--- Dataset content Enclosed Below ---

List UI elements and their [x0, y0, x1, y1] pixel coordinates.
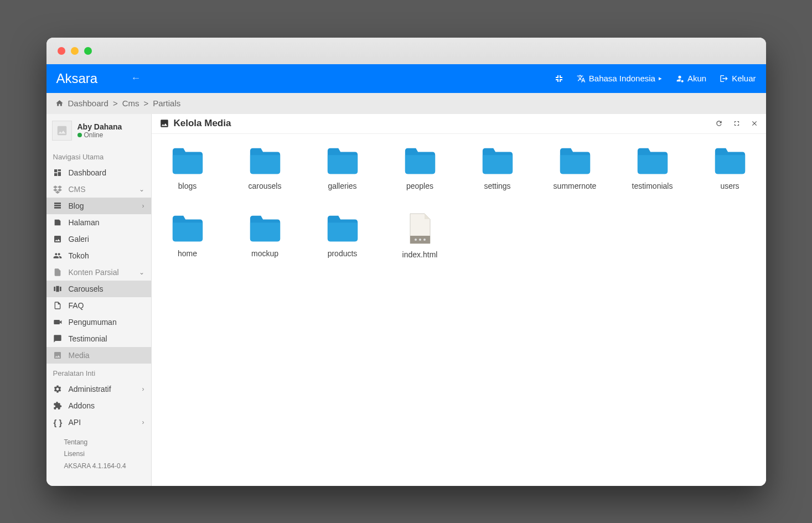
folder-icon	[325, 213, 360, 244]
document-icon	[53, 268, 63, 277]
svg-point-2	[419, 239, 421, 241]
close-window-button[interactable]	[58, 47, 65, 55]
sidebar-item-cms[interactable]: CMS ⌄	[46, 181, 151, 198]
brand: Aksara	[56, 71, 98, 86]
folder-icon	[325, 145, 360, 176]
chevron-right-icon: ▸	[659, 75, 662, 82]
sidebar-item-carousels[interactable]: Carousels	[46, 281, 151, 297]
folder-icon	[248, 213, 282, 244]
people-icon	[53, 251, 63, 260]
sidebar-item-api[interactable]: { } API ›	[46, 414, 151, 431]
crumb-cms[interactable]: Cms	[122, 99, 139, 108]
folder-item[interactable]: home	[163, 213, 213, 259]
footer-version: AKSARA 4.1.164-0.4	[64, 460, 144, 473]
folder-item[interactable]: peoples	[395, 145, 445, 190]
crumb-root[interactable]: Dashboard	[68, 99, 108, 108]
folder-item[interactable]: settings	[473, 145, 523, 190]
gallery-icon	[53, 235, 63, 244]
status-dot-icon	[77, 133, 82, 137]
page-icon	[53, 218, 63, 227]
media-icon	[53, 351, 63, 360]
translate-icon	[577, 74, 586, 83]
expand-button[interactable]	[733, 120, 741, 127]
item-label: users	[720, 182, 739, 190]
sidebar-item-media[interactable]: Media	[46, 347, 151, 364]
item-label: home	[178, 249, 197, 258]
chevron-down-icon: ⌄	[139, 185, 144, 193]
chat-icon	[53, 334, 63, 343]
folder-item[interactable]: products	[318, 213, 368, 259]
item-label: carousels	[249, 182, 282, 190]
logout-button[interactable]: Keluar	[720, 74, 756, 83]
sidebar-item-galeri[interactable]: Galeri	[46, 231, 151, 247]
item-label: testimonials	[632, 182, 673, 190]
sidebar-item-konten-parsial[interactable]: Konten Parsial ⌄	[46, 264, 151, 281]
sidebar-item-halaman[interactable]: Halaman	[46, 214, 151, 231]
crumb-partials[interactable]: Partials	[153, 99, 180, 108]
item-label: peoples	[406, 182, 433, 190]
chevron-right-icon: ›	[142, 385, 144, 393]
sidebar-item-blog[interactable]: Blog ›	[46, 198, 151, 214]
breadcrumb: Dashboard > Cms > Partials	[46, 93, 766, 114]
faq-icon	[53, 301, 63, 310]
sidebar: Aby Dahana Online Navigasi Utama Dashboa…	[46, 114, 152, 486]
item-label: blogs	[178, 182, 196, 190]
user-block[interactable]: Aby Dahana Online	[46, 114, 151, 147]
language-label: Bahasa Indonesia	[589, 74, 655, 83]
minimize-window-button[interactable]	[71, 47, 79, 55]
folder-item[interactable]: carousels	[240, 145, 290, 190]
refresh-button[interactable]	[715, 120, 723, 127]
folder-icon	[713, 145, 747, 176]
sidebar-item-faq[interactable]: FAQ	[46, 297, 151, 314]
folder-item[interactable]: users	[705, 145, 755, 190]
back-arrow-icon[interactable]: ←	[131, 73, 141, 84]
contract-icon	[555, 74, 563, 83]
home-icon[interactable]	[55, 99, 64, 107]
media-grid: blogscarouselsgalleriespeoplessettingssu…	[152, 134, 766, 270]
sidebar-item-testimonial[interactable]: Testimonial	[46, 330, 151, 347]
window: Aksara ← Bahasa Indonesia ▸ Akun	[46, 38, 766, 486]
nav-header-tools: Peralatan Inti	[46, 364, 151, 381]
fullscreen-toggle[interactable]	[555, 74, 563, 83]
maximize-window-button[interactable]	[84, 47, 92, 55]
sidebar-item-tokoh[interactable]: Tokoh	[46, 247, 151, 264]
folder-icon	[558, 145, 592, 176]
folder-item[interactable]: mockup	[240, 213, 290, 259]
dropbox-icon	[53, 185, 63, 194]
folder-item[interactable]: blogs	[163, 145, 213, 190]
file-item[interactable]: index.html	[395, 213, 445, 259]
folder-icon	[170, 213, 205, 244]
chevron-down-icon: ⌄	[139, 268, 144, 276]
item-label: mockup	[251, 249, 278, 258]
sidebar-item-pengumuman[interactable]: Pengumuman	[46, 314, 151, 330]
svg-point-1	[415, 239, 417, 241]
footer-license[interactable]: Lisensi	[64, 448, 144, 460]
page-title: Kelola Media	[174, 118, 231, 129]
user-status: Online	[77, 131, 122, 139]
megaphone-icon	[53, 318, 63, 327]
item-label: settings	[484, 182, 510, 190]
sidebar-item-dashboard[interactable]: Dashboard	[46, 164, 151, 181]
folder-item[interactable]: galleries	[318, 145, 368, 190]
blog-icon	[53, 201, 63, 210]
folder-item[interactable]: testimonials	[628, 145, 677, 190]
close-button[interactable]	[751, 120, 758, 127]
sidebar-item-addons[interactable]: Addons	[46, 397, 151, 414]
dashboard-icon	[53, 168, 63, 177]
sidebar-item-admin[interactable]: Administratif ›	[46, 381, 151, 397]
language-switcher[interactable]: Bahasa Indonesia ▸	[577, 74, 662, 83]
chevron-right-icon: ›	[142, 418, 144, 426]
item-label: summernote	[554, 182, 597, 190]
user-cog-icon	[675, 74, 684, 83]
footer-about[interactable]: Tentang	[64, 437, 144, 449]
folder-item[interactable]: summernote	[550, 145, 600, 190]
chevron-right-icon: ›	[142, 202, 144, 210]
content-header: Kelola Media	[152, 114, 766, 134]
logout-icon	[720, 74, 728, 83]
logout-label: Keluar	[732, 74, 756, 83]
nav-header-main: Navigasi Utama	[46, 147, 151, 164]
titlebar	[46, 38, 766, 64]
account-menu[interactable]: Akun	[675, 74, 706, 83]
app-header: Aksara ← Bahasa Indonesia ▸ Akun	[46, 64, 766, 93]
folder-icon	[170, 145, 205, 176]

--- End of Enclosed Dataset content ---

● **Task statement**
Reproduce each line of the records in which the string "Indonesia" appears.

● **Solution to this exercise**
language-label: Bahasa Indonesia	[589, 74, 655, 83]
window: Aksara ← Bahasa Indonesia ▸ Akun	[46, 38, 766, 486]
language-switcher[interactable]: Bahasa Indonesia ▸	[577, 74, 662, 83]
app-header: Aksara ← Bahasa Indonesia ▸ Akun	[46, 64, 766, 93]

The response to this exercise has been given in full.